De la cultura ibera solo se sabía que, en un lejano pasado, se habían unido con los celtas para crear los orígenes del pueblo español. Había mucho material y mucha información que desde la investigación o desde el continuado expolio, había salido de la provincia para enriquecer las colecciones de museos españoles o europeos, o de muchas colecciones privadas. Las visitas al Museo Provincial eran testimoniales y podían pasarse días enteros con las salas completamente vacías. Su interés social era irrelevante.
El Museo Nacional Ibero
Hoy la cultura ibera, gracias a la investigación y a la apuesta de algunas instituciones, particularmente de la Diputación Provincial, es referencia de esta tierra; ha acumulado un patrimonio extraordinario y es un elemento de identidad, como demuestra el papel que la Asociación Amigos de los Iberos, con Pilar Palazón a la cabeza, ha venido desarrollado en los últimos 25 años. La investigación, especialmente la realizada desde el Instituto de Arqueología Ibera de la Universidad de Jaén, ha convertido el patrimonio ibero en referencia nacional e internacional. La investigación, hecha desde Jaén, con el concurso de otros profesionales españoles o europeos, ha generado espléndidos resultados en materia de conocimiento científico, de autoestima social y ya es un elemento de desarrollo económico a través del turismo. El Viaje al Tiempo de los Iberos ha sido un producto fundamental de la ciencia convertida en recurso.

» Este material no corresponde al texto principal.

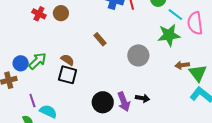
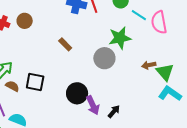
green star: (169, 35) -> (120, 38), moved
brown semicircle: (67, 60) -> (12, 86), moved
black arrow: (143, 98) -> (114, 111), moved, turned -56
black circle: (103, 102) -> (77, 93), moved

Solo falta, lo que no es poco, el empujón que supondrá el Museo Nacional Ibero. Por eso es tan importante.
La ciudadania responde
Pero en una provincia que presume, con razón, de verde, de sostenibilidad y de ecología, las cosas deben hacerse bien. Durante los meses que llevamos de interminable pandemia, la Diputación, al igual que otras instituciones, debió suspender numerosos actos de diferente naturaleza. Decidió, por el contrario, continuar las actividades vinculadas con el patrimonio ibero, con el desarrollo de los programas 'Que vienen los iberos' y 'Resonancia Ibera'. Y fueron un éxito. La clave era muy clara. Un turismo socialmente responsable, ecológico, respetuoso y sostenible con el medio y el patrimonio, era un modelo que podía continuar, porque no significaba un peligro para la proliferación del virus. La ciudadanía respondió. Y ese modelo no había venido ordenado por las autoridades sanitarias. Estaba en el ADN del proyecto y de la propia oferta cultural desde mucho antes que la palabra covid entrara en nuestro vocabulario y en nuestros miedos. Para 2021 hay previstas 70 actividades con los iberos e iberas de protagonistas.

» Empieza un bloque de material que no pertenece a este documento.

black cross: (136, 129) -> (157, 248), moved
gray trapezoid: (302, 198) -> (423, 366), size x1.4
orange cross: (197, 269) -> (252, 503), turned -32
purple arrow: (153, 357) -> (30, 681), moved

Probablemente, cuando esto acabe, que acabará, habrá que reflexionar sobre estas cuestiones y sobre la necesidad de aumentar los recursos en la investigación, no para satisfacer a la comunidad científica, a los arqueólogos y arqueólogas en este caso, sino porque esa inversión es social y económicamente rentable. Desde luego, lo que parece claro es que Unamuno no llevaba razón.